What you need to know
- Alexa is going to be more proactive with skills in response to user queries.
- It will now recommend skills to customers based on what it thinks they want after it responds to an initial query.
- Amazon is rolling this out to U.S. English speakers first.
Amazon is working on building out its Alexa digital assistant to be more context-sensitive when responding to user queries. It's rolling out a feature where the assistant will try and guess what you want it to do after making a request. Think of this way; if you ask a waiter for the bill, they would ask if you're paying by cash or card because it's a natural follow-up question. Alexa will apply that logic to relevant queries where it sees fit and bubble up a relevant skill.
To determine whether to suggest a latent goal, we use a deep-learning-based trigger model that factors in several aspects of the dialogue context, such as the text of the customer's current session with Alexa and whether the customer has engaged with Alexa's multi-skill suggestions in the past.
If the trigger model finds the context suitable, the system suggests a skill to service the latent goal. Those suggestions are based on relationships learned by the latent-goal discovery model. For instance, the model may have discovered that customers who ask how long tea should steep frequently follow up by asking Alexa to set a timer for that amount of time.

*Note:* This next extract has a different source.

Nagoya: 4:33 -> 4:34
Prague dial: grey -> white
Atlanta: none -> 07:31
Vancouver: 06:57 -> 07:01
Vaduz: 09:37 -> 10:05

Digital assistants have grown to be more conversational and proactive over the years, but this feature strikes as one that could be counterproductive. For instance, one could imagine a scenario where a user gets increasingly annoyed at Alexa constantly inferring latent goals to simple queries to the point that they don't engage with the assistant verbally anymore. Amazon could pre-empt this by adding a toggle, but that would defeat the purpose of this feature.
Building a competent, truly futuristic digital assistant is hard. Doing so while trying not to annoy customers is even harder, and Amazon certainly has its work cut out for it.